The Rise And Fall Of Highways And Prior Attempts to Create a Rail Link
After World War II, fueled by federal investment, highway expansion began in earnest. In the early 1950’s a transportation corridor between North and South Stations was indeed created, but for cars, not trains - and running through the city not in tunnel but rather on elevated viaducts.
Within just a few years of its completion the devastating urban impact of the elevated highway was apparent, and plans began to be formulated for its removal. By the late 1970’s during the administration of Gov.
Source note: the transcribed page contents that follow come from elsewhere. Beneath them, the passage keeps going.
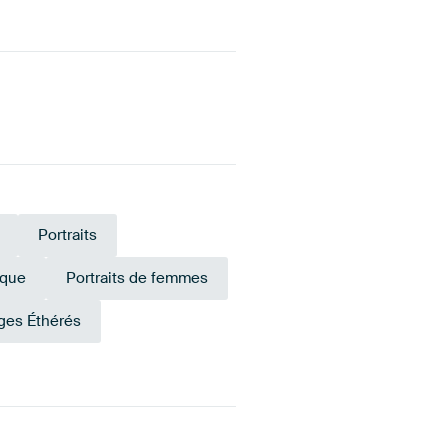
Portraits
ique
Portraits de femmes
ges Éthérés
Vert
Or
émeraude
Bronze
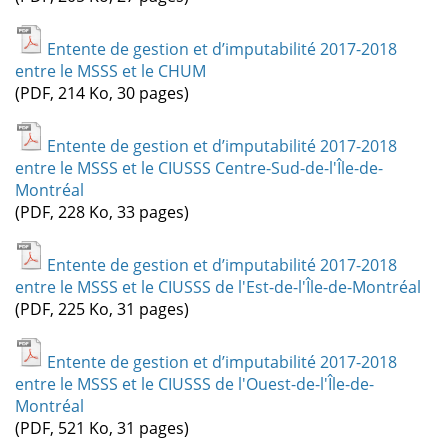
Entente de gestion et d’imputabilité 2017-2018
entre le MSSS et le CHUM
(PDF, 214 Ko, 30 pages)
Entente de gestion et d’imputabilité 2017-2018
entre le MSSS et le CIUSSS Centre-Sud-de-l'Île-de-
Montréal
(PDF, 228 Ko, 33 pages)
Entente de gestion et d’imputabilité 2017-2018
entre le MSSS et le CIUSSS de l'Est-de-l'Île-de-Montréal
(PDF, 225 Ko, 31 pages)
Entente de gestion et d’imputabilité 2017-2018
entre le MSSS et le CIUSSS de l'Ouest-de-l'Île-de-
Montréal
(PDF, 521 Ko, 31 pages)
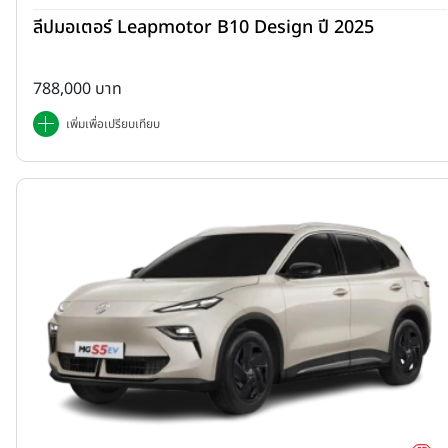
ลีปมอเตอร์ Leapmotor B10 Design ปี 2025
788,000 บาท
เพิ่มเพื่อเปรียบเทียบ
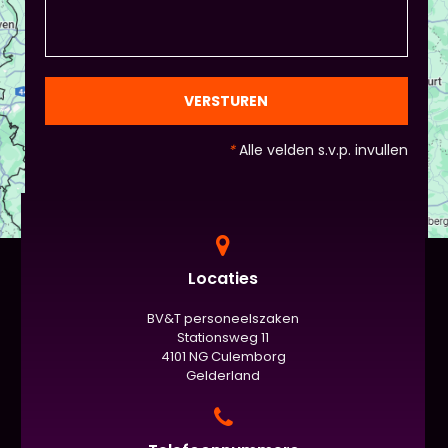
draait het uiteindelijk om. - Al deze dingen hoeven
natuurlijk niet, het ligt eraan waar jou voorkeur ligt
en die van Piet en vervolgens de deelnemers:
gezien de eindpresentaties van 5 minuten de
officiële/vaste werkvorm zijn. Voor beginners is het
VERSTUREN
standaard de presentatie (van 3 minuten, dan
nog met spiekbriefje). - Vergeet het
*
Alle velden s.v.p. invullen
evaluatieformulier niet :)
Locaties
BV&T personeelszaken
Stationsweg 11
4101 NG Culemborg
Gelderland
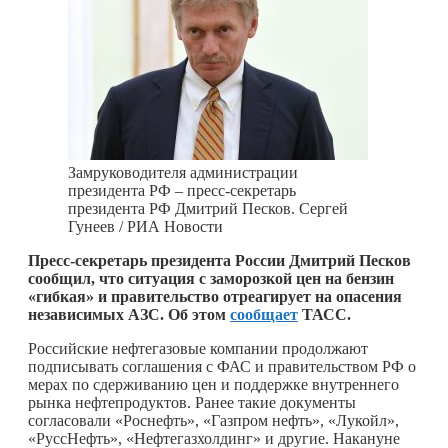
Замруководителя администрации
президента РФ – пресс-секретарь
президента РФ Дмитрий Песков. Сергей
Гунеев / РИА Новости
Пресс-секретарь президента России Дмитрий Песков
сообщил, что ситуация с заморозкой цен на бензин
«гибкая» и правительство отреагирует на опасения
независимых АЗС. Об этом
сообщает
ТАСС.
Российские нефтегазовые компании продолжают
подписывать соглашения с ФАС и правительством РФ о
мерах по сдерживанию цен и поддержке внутреннего
рынка нефтепродуктов. Ранее такие документы
согласовали «Роснефть», «Газпром нефть», «Лукойл»,
«РуссНефть», «Нефтегазхолдинг» и другие. Накануне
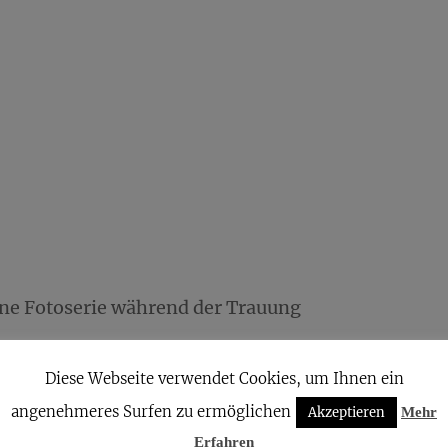
ine Fotoserie während der Trauung
ne Fotoserie
Diese Webseite verwendet Cookies, um Ihnen ein
h der Trauung
angenehmeres Surfen zu ermöglichen
Akzeptieren
Mehr
t 1
Erfahren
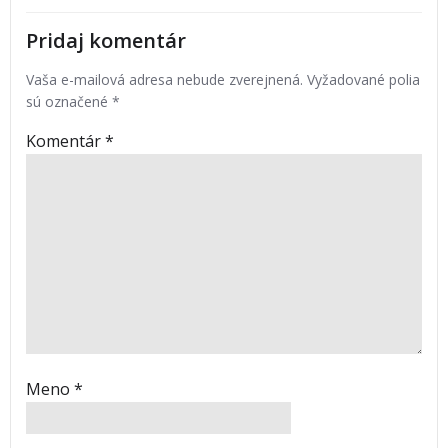
Pridaj komentár
Vaša e-mailová adresa nebude zverejnená.
Vyžadované polia
sú označené
*
Komentár
*
Meno
*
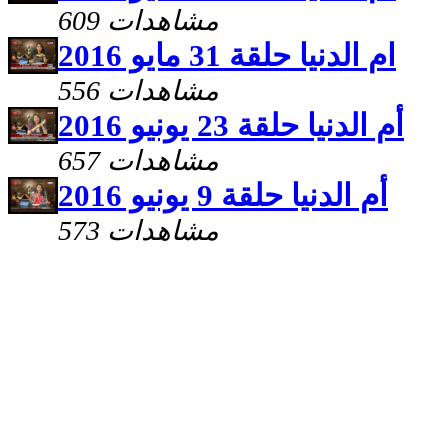
609 مشاهدات
ام الدنيا حلقة 31 مايو 2016
556 مشاهدات
أم الدنيا حلقة 23 يونيو 2016
657 مشاهدات
أم الدنيا حلقة 9 يونيو 2016
573 مشاهدات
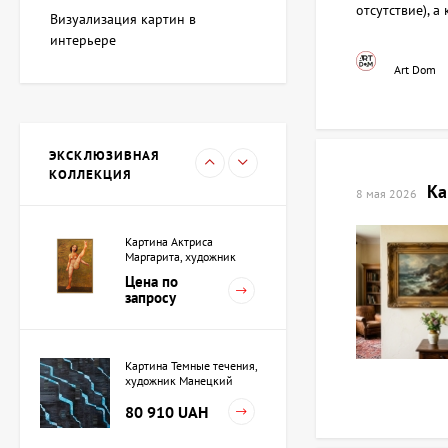
художник Адкозалова
отсутствие), 
Визуализация картин в
Виктория
107 880 UAH
интерьере
Art Dom
Скульптура Черный
квадрат, автор Шевчук
Дмитрий
ЭКСКЛЮЗИВНАЯ
38 208 UAH
КОЛЛЕКЦИЯ
Ка
8 мая 2026
Картина Актриса
Маргарита, художник
Ройтбурд Александр
Цена по
запросу
Картина Темные течения,
художник Манецкий
Орест
80 910 UAH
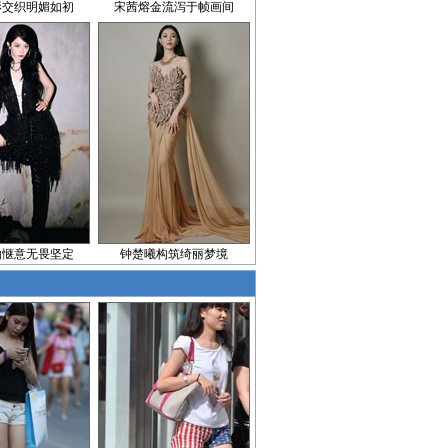
影交织明媚如初
宋茜熔金流泻于帧画间
由惬意无畏坚定
钟楚曦构筑绮丽梦境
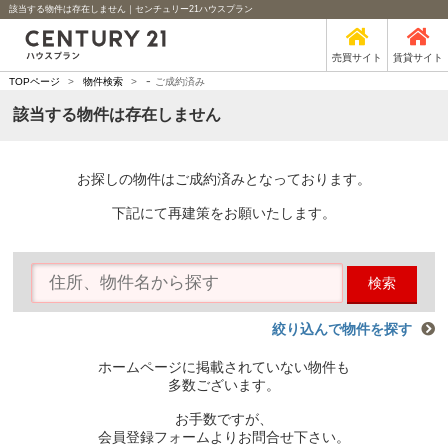
該当する物件は存在しません｜センチュリー21ハウスプラン
売買サイト
賃貸サイト
-
TOPページ
>
物件検索
>
ご成約済み
該当する物件は存在しません
お探しの物件はご成約済みとなっております。
下記にて再建策をお願いたします。
検索
絞り込んで物件を探す
ホームページに掲載されていない物件も
多数ございます。
お手数ですが、
会員登録フォームよりお問合せ下さい。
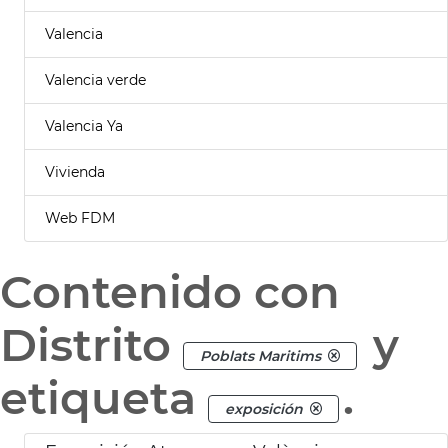
Valencia
Valencia verde
Valencia Ya
Vivienda
Web FDM
Contenido con
Distrito
y
Poblats Maritims
etiqueta
.
exposición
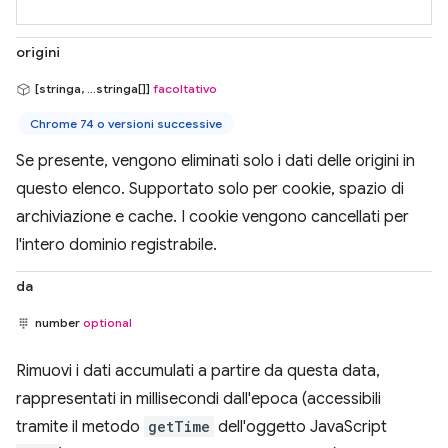
origini
[stringa, ...stringa[]]
facoltativo
Chrome 74 o versioni successive
Se presente, vengono eliminati solo i dati delle origini in
questo elenco. Supportato solo per cookie, spazio di
archiviazione e cache. I cookie vengono cancellati per
l'intero dominio registrabile.
da
number
optional
Rimuovi i dati accumulati a partire da questa data,
rappresentati in millisecondi dall'epoca (accessibili
tramite il metodo
getTime
dell'oggetto JavaScript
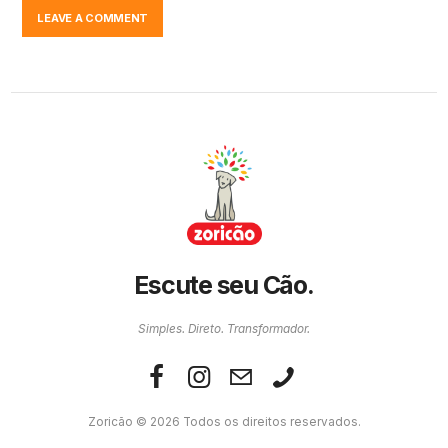
Escute seu Cão.
Simples. Direto. Transformador.
Zoricão © 2026 Todos os direitos reservados.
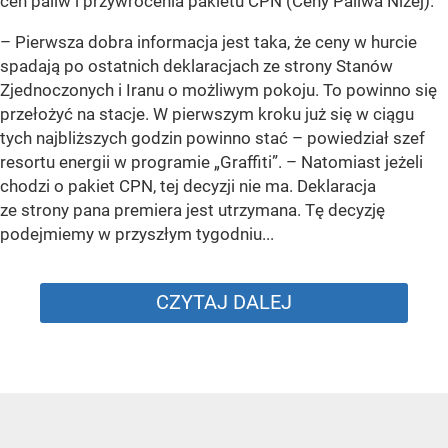
cen paliw i przywrócenia pakietu CPN (Ceny Paliwa Niżej).
–
Pierwsza dobra informacja jest taka, że ceny w hurcie
spadają po ostatnich deklaracjach ze strony Stanów
Zjednoczonych i Iranu o możliwym pokoju. To powinno się
przełożyć na stacje. W pierwszym kroku już się w ciągu
tych najbliższych godzin powinno stać –
powiedział szef
resortu energii w programie „Graffiti”. –
Natomiast jeżeli
chodzi o pakiet CPN, tej decyzji nie ma. Deklaracja
ze strony pana premiera jest utrzymana. Tę decyzję
podejmiemy w przyszłym tygodniu...
CZYTAJ DALEJ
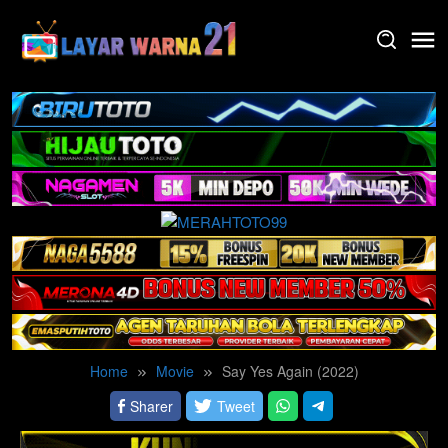
Skip
to
content
Home
Movie
Say Yes Again (2022)
Sharer
Tweet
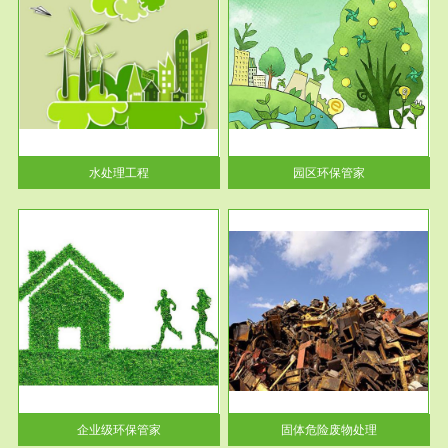
服务范围
园区环保管家
2016 年 4 月，环保部下发《关
于积极发挥环境保护作用促进供
给侧结...
水处理工程
园区环保管家
服务范围
固体危险废物处理
法情
固体废物解释：固体废物是指人
性及
们在生产建设、日常生活和其他
活动中...
企业级环保管家
固体危险废物处理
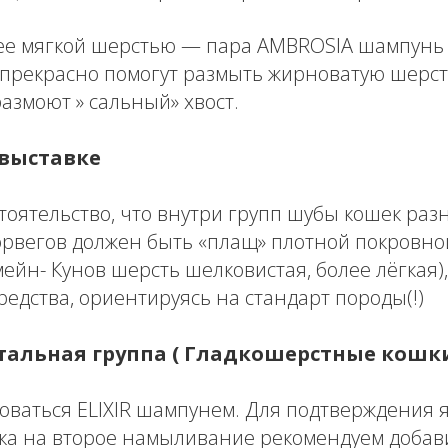
лее мягкой шерстью — пара AMBROSIA шампунь
 прекрасно помогут размыть жирноватую шерст
размоют » сальный» хвост.
 выставке
тоятельство, что внутри групп шубы кошек раз
норвегов должен быть «плащ» плотной покровн
у мейн- Кунов шерсть шелковистая, более лёгкая
редства, ориентируясь на стандарт породы(!)
тальная группа ( Гладкошерстные кошк
ваться ELIXIR шампунем. Для подтверждения я
нка на второе намыливание рекомендуем доба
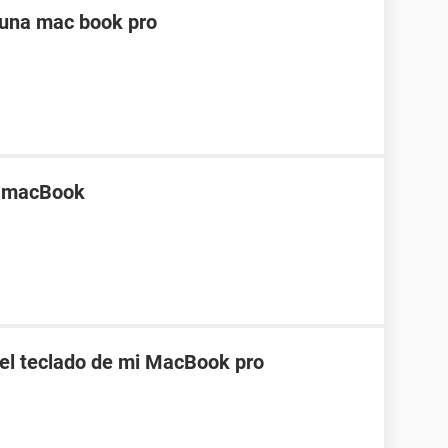
 una mac book pro
a macBook
el teclado de mi MacBook pro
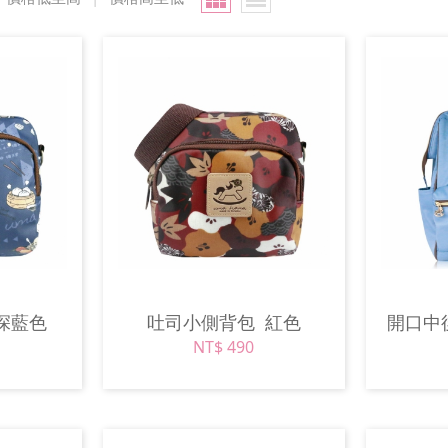
深藍色
吐司小側背包
紅色
開口中
NT$ 490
Michael Dukakis, the plan took concrete shape, with a pair of rail lines running down the middle.
In March 1987 President Reagan vetoed funding for the Central Artery Project, specifically citing the inclusion of a rail connection. In the battle to overturn this veto and secure funding for the project (by just one vote), the rail link was sacrificed.
In 1993 Gov. William Weld commissioned a Central Artery Rail Link Task Force to find a way to reintroduce the rail connection into the project. The CARL Task Force developed a plan to build a rail tunnel directly below the Artery highway tunnels, using the Artery slurry walls to simplify the construction. This was released in March 1993. A month later the US Senate approved funding for a more detailed engineering and environmental study, which took place from 1995 – 2003.
This study, undertaken by Vanasse Hangen Brustlin (VHB), built a firm case for the project, but it was again undermined by the ballooning costs of the Artery. In early 2003, when the NSRL analysis was nearly complete, Gov. Mitt Romney suspended work on the project. The Federal Transit Administration ordered the work to be filed as a Major Investment Study for future use.
The removal of the elevated Central Artery, completed in 2006, has been a great boon to the City of Boston.
But without the originally-intended rail link, the entire region remains trapped in highway gridlock, with our regional rail networks operating at a fraction of their potential capacity.
In 2014, the Massachusetts Legislature wisely authorized funding for the updating and completion of the North South Rail Link DEIR. For a host of reasons, it is essential that this work be resumed and completed immediately.